Let’s first begin by understanding the term ‘unstructured data’ and comprehending how is it different from other forms of data available.

Data that also contains meta-data (data about data) are generally classified as structured or semi-structured data. Relational databases – that contain schema of tables, XML files – that contain tags, simple tables with columns etc. are examples of structured data.

Image credit: Dileep Govindaraju

Now consider data like a blog content, or a comment, email messages, any text document – say legal policies of a company, or an audio file, or video file or images, which constitute about 80 to 90% of all forms of data available for analysis. These forms of data do not follow any specific structure nor do they contain information about the content of the data. These are all classified as unstructured data.

Having talked about the proportions of structured and unstructured data, old school database analytics methods on only structured data will limit the access to just 0.5% of the information available for analysis. With technologies like Hadoop growing fast, the focus is shifting towards tapping information from this unexplored chaotic realm of unstructured data that is available in huge volumes.


How is Hadoop suitable for analysing unstructured data?

  1. Hadoop has distributed storage and distributed processing framework, which is essential for unstructured data analysis, owing to its size and complexity.
  2. Hadoop is designed to support Big Data – Data that is too big for any traditional database technologies to accommodate. Unstructured data is BIG – really BIG in most cases.
  3. Data in HDFS is stored as files. Hadoop does not enforce on having a schema or a structure to the data that has to be stored.
  4. Hadoop also has applications like Sqoop, HIVE, HBASE etc. to import and export from other popular traditional and non-traditional database forms. This allows using Hadoop for structuring any unstructured data and then exporting the semi-structured or structured data into traditional databases for further analysis.
  5. Hadoop is a very powerful tool for writing customized codes. Analyzing unstructured data typically involves complex algorithms. Programmers can implement algorithms of any complexity, while exploiting the benefits of the Hadoop framework for efficiency and reliability. This gives flexibility for users to understand the data at a crude level and program any algorithm that may be appropriate.
  6. Hadoop being an open-source project, in numerous applications specific to video/audio file processing, image files analysis, text analytics have being developed in market; Pivotal, pythian to mentioned a few.

Let’s take an example of unstructured data analysis:

Consider the Video data feed from a CCTV surveillance system of an enterprise. Currently monitoring of these videos is done by humans. Detecting incidents from these videos will not only require the monitoring person to be noticing multiple video feeds, but also be attentive all the time.

Assume this monitoring process needs to be automated. The amount of data that will be fed in is huge – few Terabytes every hours. Processing close to real-time is required to detect incidents at the right time.
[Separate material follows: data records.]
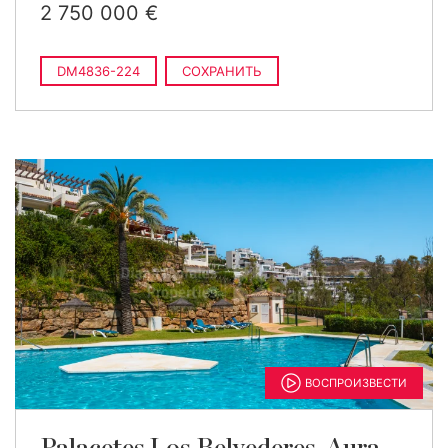
2 750 000 €
DM4836-224
СОХРАНИТЬ
ВОСПРОИЗВЕСТИ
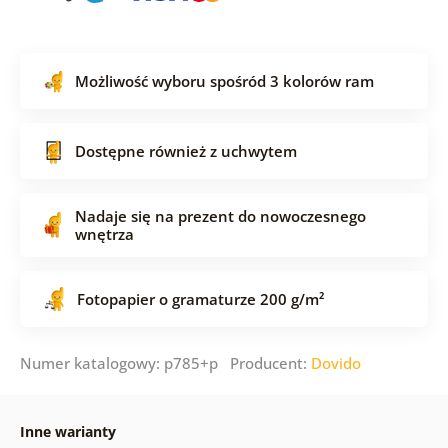
Możliwość wyboru spośród 3 kolorów ram
Dostępne również z uchwytem
Nadaje się na prezent do nowoczesnego
wnętrza
Fotopapier o gramaturze 200 g/m²
Numer katalogowy: p785+p Producent:
Dovido
Inne warianty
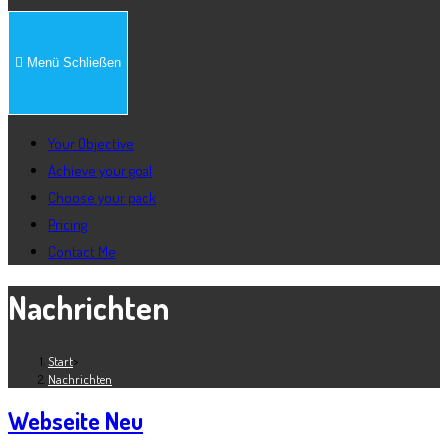
Menü
Schließen
Your Objective
Achieve your goal
Choose your pack
Pricing
Contact Me
Nachrichten
Start
>
Nachrichten
Webseite Neu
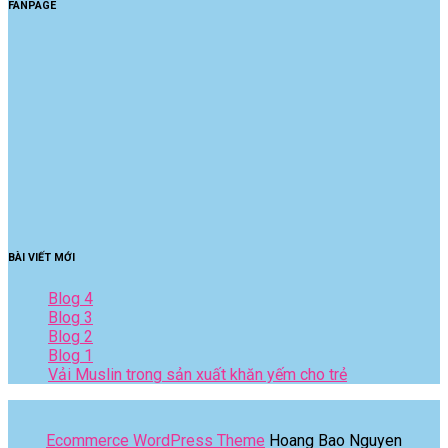
FANPAGE
BÀI VIẾT MỚI
Blog 4
Blog 3
Blog 2
Blog 1
Vải Muslin trong sản xuất khăn yếm cho trẻ
Ecommerce WordPress Theme
Hoang Bao Nguyen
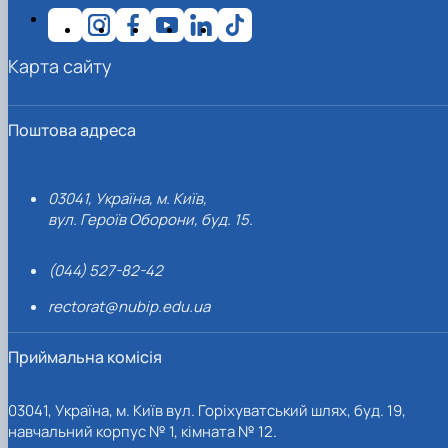
Карта сайту
Поштова адреса
03041, Україна, м. Київ,
вул. Героїв Оборони, буд. 15.
(044) 527-82-42
rectorat@nubip.edu.ua
Приймальна комісія
03041, Україна, м. Київ вул. Горіхуватський шлях, буд. 19,
навчальний корпус № 1, кімната № 12.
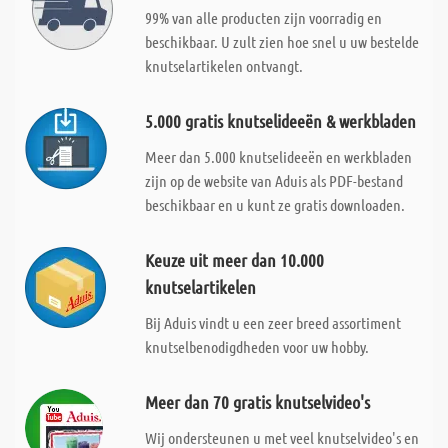
99% van alle producten zijn voorradig en
beschikbaar. U zult zien hoe snel u uw bestelde
knutselartikelen ontvangt.
5.000 gratis knutselideeën & werkbladen
Meer dan 5.000 knutselideeën en werkbladen
zijn op de website van Aduis als PDF-bestand
beschikbaar en u kunt ze gratis downloaden.
Keuze uit meer dan 10.000
knutselartikelen
Bij Aduis vindt u een zeer breed assortiment
knutselbenodigdheden voor uw hobby.
Meer dan 70 gratis knutselvideo's
Wij ondersteunen u met veel knutselvideo's en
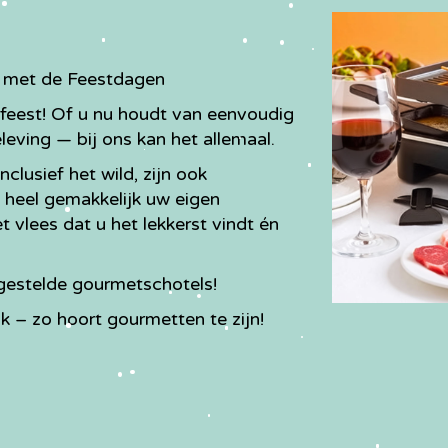
e met de Feestdagen
eest! Of u nu houdt van eenvoudig
beleving — bij ons kan het allemaal.
nclusief het wild, zijn ook
 u heel gemakkelijk uw eigen
 vlees dat u het lekkerst vindt én
ngestelde gourmetschotels!
k – zo hoort gourmetten te zijn!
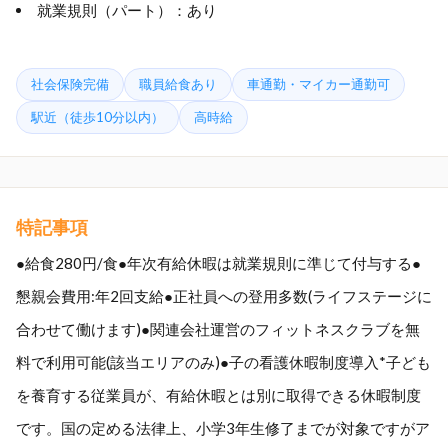
就業規則（パート）：あり
社会保険完備
職員給食あり
車通勤・マイカー通勤可
駅近（徒歩10分以内）
高時給
特記事項
●給食280円/食●年次有給休暇は就業規則に準じて付与する●
懇親会費用:年2回支給●正社員への登用多数(ライフステージに
合わせて働けます)●関連会社運営のフィットネスクラブを無
料で利用可能(該当エリアのみ)●子の看護休暇制度導入*子ども
を養育する従業員が、有給休暇とは別に取得できる休暇制度
です。国の定める法律上、小学3年生修了までが対象ですがア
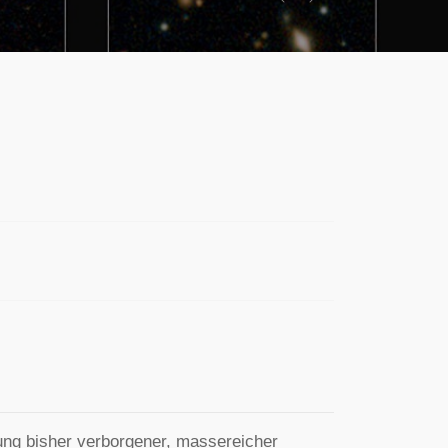
Previous
Next
g bisher verborgener, massereicher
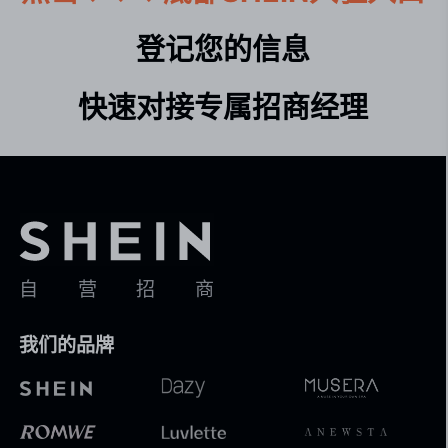
登记您的信息

快速对接专属招商经理
自营招商
我们的品牌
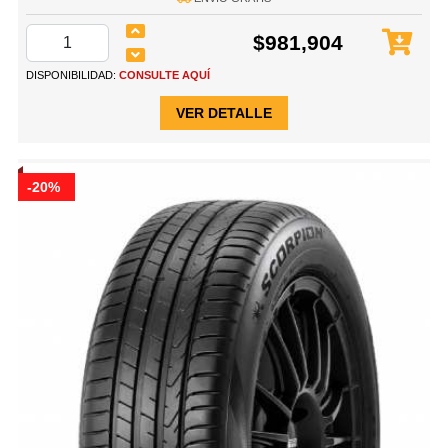
$981,904
DISPONIBILIDAD:
CONSULTE AQUÍ
VER DETALLE
-20%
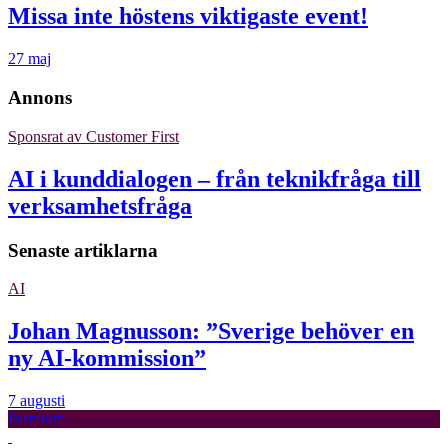
Missa inte höstens viktigaste event!
27 maj
Annons
Sponsrat av
Customer First
AI i kunddialogen – från teknikfråga till
verksamhetsfråga
Senaste artiklarna
AI
Johan Magnusson: ”Sverige behöver en
ny AI-kommission”
7 augusti
Premium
Clearly, this will require a system that has the capability to store really heavy volumes of streaming data, very high processing speed and also the flexibility to be configured to perform any customized algorithm on the data.

Clearly Hadoop has all the capabilities listed and can be used in this scenario effectively. However, in many cases of unstructured data – mainly video/audio analysis, designing optimized algorithms to extract useful information for analysis is still a challenging problem under research. But with the way innovations are constantly being seen in the data space, we are sure to see new and improved techniques and tools in the very near future. Watch this space as the team at Jigsaw will be sure to update you on all new updates and more as and when they happen.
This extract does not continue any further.